Cansel Buse K.'nın intiharını sadece adli bir vaka olarak değerlendiremeyiz; bir de bunun sosyolojik, toplumsal boyutu var. Öğrencilerin; yetişkin insanların cinsel istismarına maruz kalması tüm dünyada büyük sorun. Çocuklarımızı okula yolluyoruz, sonra öğretmenlerin, yöneticilerin, servis şoförlerinin, kantincilerin vs. pedofilik (sübyancı) çıktığını gazetelerden okuyoruz. Elbette tüm bir eğitim sistemini zan altında bırakamayız; bu hasta ruhlu insanlar, sepetteki çürük elmalar.
Ama bu çürük elmalar, öğrencisine sulanan sapık öğretmenler; meslektaşları ve toplum tarafından görmezden geliniyor.
Çünkü bir zamanlar 'liseli kız' fantezisi, popüler şarkılara konu olacak kadar toplumun damarlarına işlemişti.
Rahmetli Yıldırım Gürses'in 'Liseli Kız' diye bir şarkısı vardı: 'Bir liseli kız vardı/Bir liseli esmer kız/Gözleri yıldız yıldız/ Saçları gece gibi/ Simsiyah dökülürdü/Çocuksu dudakları...' Şarkı o kadar popüler olmuştu ki, tribünlerde bile söylenirdi. İnanılır gibi değil ama bir liseli kız fantezisi herkesin dilindeydi. 'Liseli kız' teması; 80'li, 90'lı yıllarda arabesk ve taverna müziğinde de popülerdi.
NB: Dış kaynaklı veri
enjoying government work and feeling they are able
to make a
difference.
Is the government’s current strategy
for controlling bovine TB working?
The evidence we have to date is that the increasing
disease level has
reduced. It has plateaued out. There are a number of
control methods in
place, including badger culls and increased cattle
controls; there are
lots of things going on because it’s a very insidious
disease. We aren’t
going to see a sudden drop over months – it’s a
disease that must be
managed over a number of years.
Burhan Çaçan'ın da, 'Liseli vardı ya, ah o liseli/kısacık etekli, dar elbiseli' sözlerine sahip bir şarkısı vardı.
O yıllarda; Cengiz Kurtoğlu'nun 'Liselim', Ümit Besen'in 'Okul Yolunda' şarkılarının gazıyla, büyük abiler, amcalar liselileri okul yolunda beklerdi.
Şarkılarda hep 'Bana abi deme' ruh hali vardı, liseli kızların gürbüzlüğü, tazeliği öne çıkarılırdı. Kelli felli adamlar bu şarkılara klip çekerdi, milyonlar da onları dinlerdi. Nereden nereye...
Şimdi biri 'Ah o liseli kısacık etekli' diye şarkı söylese ne olur acaba?
Bu şarkıların bir dönem toplumumuz tarafından kabul görmesi üzerine sosyolojik araştırmalar yapılmalı.
Ne yazık ki, 'Okul Yolunda', 'Liselim' gibi şarkılarla büyümüş, ergenlik döneminde sağlıklı ilişkiler yaşayamamış birçok çürük elma var aramızda!